OLIVIA: Ou duas, três linhas, ou mil e quinhentas linhas, que é o outro lado do horrível.

CARLOS: É o 8 ou 80 que a gente lida hoje. Mas o do Enem era bem curtinho, era pouco informativo e enfim, não ajudava. E assim, a gente viu essa métrica acontecendo no primeiro dia de produção, no primeiro dia que o portal foi pro ar a gente lançou avisos falando: “galera, o Enem está com algum problema porque tem muito acesso, tem muito feedback vindo, tem muita gente fazendo voltas na navegação”. Então a pessoa clicava no portal do Enem, clicava no Serviços, navegava até o Enem dentro do portal, clicava de novo, ia pro portal de Serviços.

OLIVIA: Buscava “Inscrição Enem”.

CARLOS: A pessoa ficava nesse loop, não conseguia resolver o problema e não parava de clicar até ela achar ou desistir. A maioria desistia.

OLIVIA: Ou desistir, ou achar ou colocar uma mensagem mal-educada ali na caixinha de feedback.

CARLOS: É. Se a gente tivesse… A gente tinha feedback suficiente pra saber que isso era um problema em quatro horas de site no ar. Se a gente soubesse que a gente podia ir pra produção com uma versão nova do conteúdo, uma coisa mais bem descrita, se a gente tivesse acesso a quem pudesse descrever o serviço do Enem melhor na hora e ir pra produção com aquilo, a gente tinha ajudado e economizado não sei quantas mil horas e frustrado não sei quantos milhares de brasileiros, deixado de frustrar não sei quantos milhares de brasileiros. Quando isso não aconteceu e a gente viu que não tinha muito bem um plano pra fazer com que isso parasse de ser um problema, aí a coisa deu uma esfriada.
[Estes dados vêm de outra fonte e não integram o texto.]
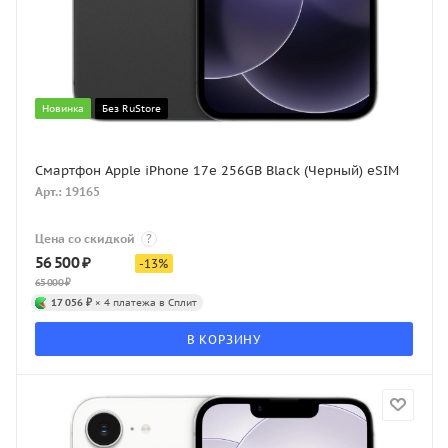
Новинка
Без RuStore
Смартфон Apple iPhone 17e 256GB Black (Черный) eSIM
Арт.: 19165
Цена со скидкой
?
56 500
₽
-
13
%
65 000
₽
17 056 ₽
× 4 платежа в Сплит
В КОРЗИНУ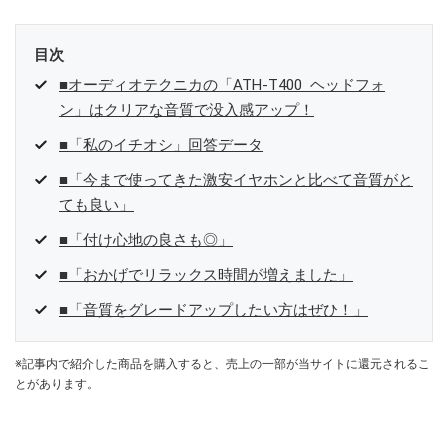
目次
■オーディオテクニカの「ATH-T400 ヘッドフォ
ン」はクリアな音質で没入感アップ！
■「私のイチオシ」回答データ
■「今まで使ってきた激安イヤホンと比べて音質がと
ても良い」
■「付け心地の良さも◎」
■「おかげでリラックス時間が増えました」
■「音質をグレードアップしたい方はぜひ！」
※記事内で紹介した商品を購入すると、売上の一部が当サイトに還元されるこ
とがあります。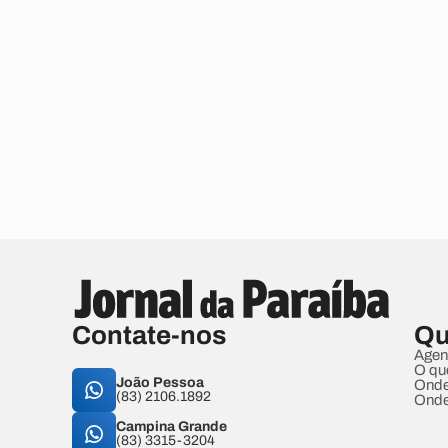
Contate-nos
Qu
Agen
O qu
João Pessoa
Onde
(83) 2106.1892
Onde
Campina Grande
(83) 3315-3204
Então do nosso lado também a gente perdeu um pouco do pique e foi buscar outras brigas. Mas especialmente nesse lance… mas eu vejo isso como uma coisa mais pessoal. Quando eu vi que eu tava de mãos atadas, que eu não podia ajudar a galera que tava deixando feedback pra gente, super mal-educado às vezes, ou então às vezes suplicando pra conseguir botar o filho no diacho do Enem de tudo quanto é jeito. Então tinha coisas assim “já estou tentando faz dois dias”. E você sabe que os pais não estão tentando faz dois dias naquela coisa meio de vez em quando tentava, eles estavam tentando dois dias…

OLIVIA: Ou os próprios estudantes, estamos falando de estudantes de 18 anos.

CARLOS: É, os pais e/ou todo mundo que tava tentando entrar.

Como os gestores receberam esse feedback?

OLIVIA: É culpa do MEC.

CARLOS: Receberam com os ombros.

OLIVIA: É, tipo, estamos aqui no Ministério do Planejamento. O pessoal do MEC já sabe que está rolando. É isso. E o pessoal do MEC estava sabendo que estava rolando e estava dando os pulos lá pra tentar resolver o que estava rolando. É isso.

CARLOS: Só que eles estavam tentando resolver o que estava rolando no site da própria inscrição do Enem. Isso não tirou, não ajudou em nada a descrição do serviço no Portal dos Serviços que estava ruim.

OLIVIA: Mas a principal causa das pessoas chegarem na página do Portal do Enem era porque direto no site de inscrição não estava funcionando. Então a partir do momento que ela se frustrava lá ela tentava achar algum jeito e parava lá na descrição pífia que tinha no Portal e fazia esse loop que o Vilela descreveu, angustiante.

CARLOS: A gente viu usuário em cima de usuário depois de usuário depois de usuário durante muito tempo que começava numa experiência frustrante e em cada passo que a pessoa tomava ela se frustrava mais até o ponto onde era quase certeza que ela ia deixar um feedback ali. E o nosso formulário de opinião no começo era super, é ainda, totalmente aberto. É “O que você achou deste site”, na verdade. Só que ninguém lê essa parte, eles viram uma caixa de texto onde eles podiam descarregar toda a raiva de não conseguir fazer o que eles estavam fazendo.